The above sentences equate to "low copy numbers", or zero copy-numbers. (Absence of plasma viremia = low copy numbers.)

I don't think that I made direct comparisons with other papers, did I?
I merely said that Switzer's results have "relevance for all of the other negative XMRV studies."

I don't think that you have read my opening post carefully, and I can't work out what point you are making when talking about the different methodologies. Switzer looked for viremia in the blood, and he could not detect it in samples from known XMRV positive patients, due to low copy numbers.

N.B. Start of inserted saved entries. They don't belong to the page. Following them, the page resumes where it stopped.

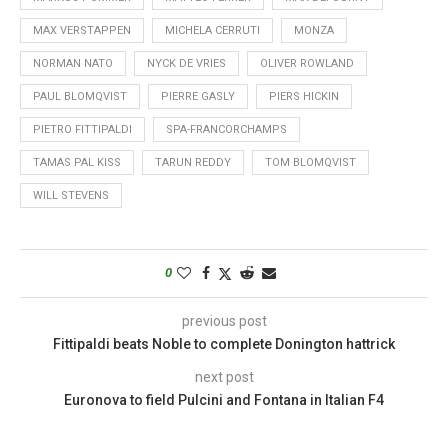
MAX VERSTAPPEN
MICHELA CERRUTI
MONZA
NORMAN NATO
NYCK DE VRIES
OLIVER ROWLAND
PAUL BLOMQVIST
PIERRE GASLY
PIERS HICKIN
PIETRO FITTIPALDI
SPA-FRANCORCHAMPS
TAMAS PAL KISS
TARUN REDDY
TOM BLOMQVIST
WILL STEVENS
0
previous post
Fittipaldi beats Noble to complete Donington hattrick
next post
Euronova to field Pulcini and Fontana in Italian F4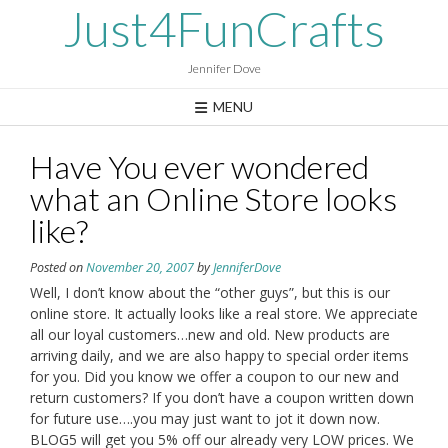
Skip
Just4FunCrafts
to
content
Jennifer Dove
MENU
Have You ever wondered
what an Online Store looks
like?
Posted on
November 20, 2007
by
JenniferDove
Well, I don’t know about the “other guys”, but this is our
online store. It actually looks like a real store. We appreciate
all our loyal customers…new and old. New products are
arriving daily, and we are also happy to special order items
for you. Did you know we offer a coupon to our new and
return customers? If you don’t have a coupon written down
for future use….you may just want to jot it down now.
BLOG5 will get you 5% off our already very LOW prices. We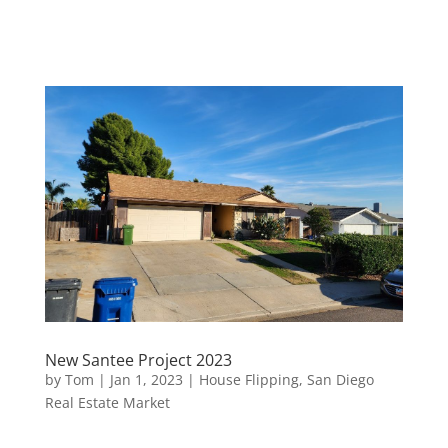
New Santee Project 2023
by
Tom
|
Jan 1, 2023
|
House Flipping
,
San Diego
Real Estate Market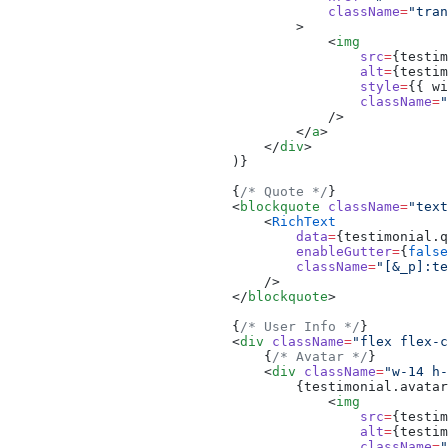
                                        className
=
"tran
                                    >
                                        <
img
                                            src
=
{testim
                                            alt
=
{testim
                                            style
=
{{ wi
                                            className
=
"
                                        />
                                    </
a
>
                                </
div
>
                            )}
                            {
/* Quote */
}
                            <
blockquote
 className
=
"text
                                <
RichText
                                    data
=
{testimonial.q
                                    enableGutter
=
{
false
                                    className
=
"[&_p]:te
                                />
                            </
blockquote
>
                            {
/* User Info */
}
                            <
div
 className
=
"flex flex-c
                                {
/* Avatar */
}
                                <
div
 className
=
"w-14 h
                                    {testimonial.avatar
                                        <
img
                                            src
=
{testim
                                            alt
=
{testim
                                            className
=
"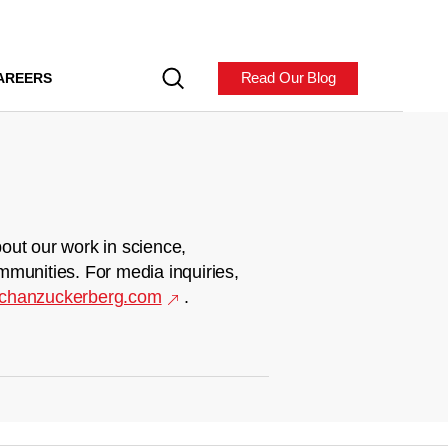
Read Our Blog
AREERS
out our work in science,
mmunities. For media inquiries,
chanzuckerberg.com
.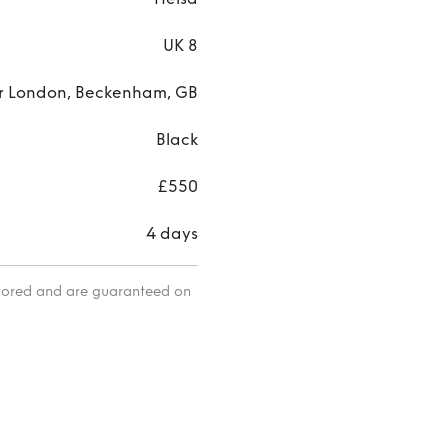
UK 8
r London, Beckenham, GB
Black
£550
4 days
itored and are guaranteed on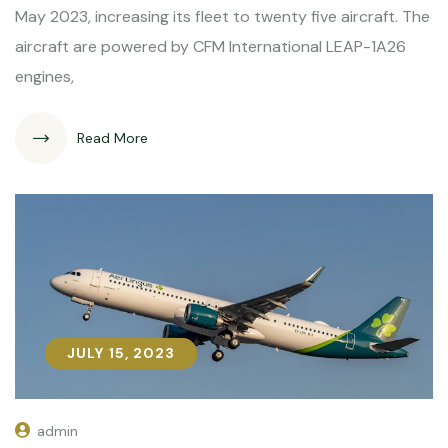
May 2023, increasing its fleet to twenty five aircraft. The
aircraft are powered by CFM International LEAP-1A26
engines,
Read More
JULY 15, 2023
JULY 15, 2023
admin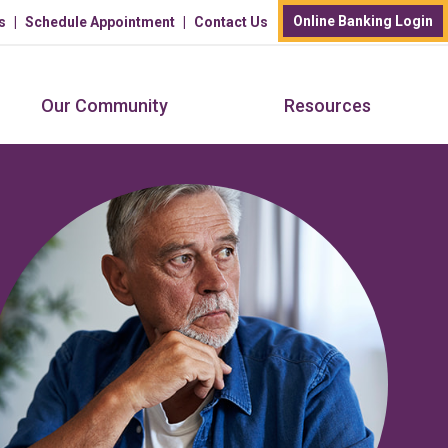
Online Banking Login
s
Schedule Appointment
Contact Us
Our Community
Resources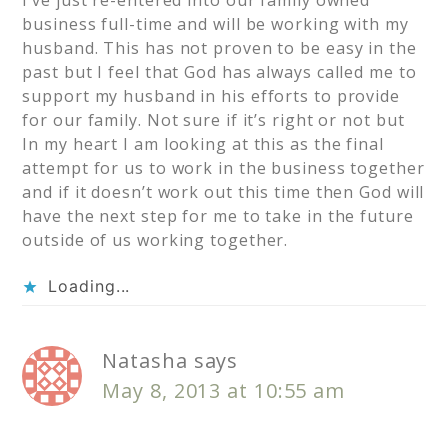
I’ve just re-entered into our family owned
business full-time and will be working with my
husband. This has not proven to be easy in the
past but I feel that God has always called me to
support my husband in his efforts to provide
for our family. Not sure if it’s right or not but
In my heart I am looking at this as the final
attempt for us to work in the business together
and if it doesn’t work out this time then God will
have the next step for me to take in the future
outside of us working together.
Loading...
Natasha
says
May 8, 2013 at 10:55 am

My point is almost as simple as that.

I agree that the phylogenetics are interesting.

Which would only be relevant to the Lombardi study and all the negative studies if they had looked for virus DNA in the patients blood. But they didn't. That's my point. Also when Switzer talks about copy number he means cells infected with virus DNA, NOT virus particles, XMRV is a retrovirus (RNA virus) you can't test for virus particles with nested PCR (DNA). This paper basically says that the virus is present but it's not doing anything (latent).

They are. Presumably the two papers where in review/publication at the same time so they don't really address each other.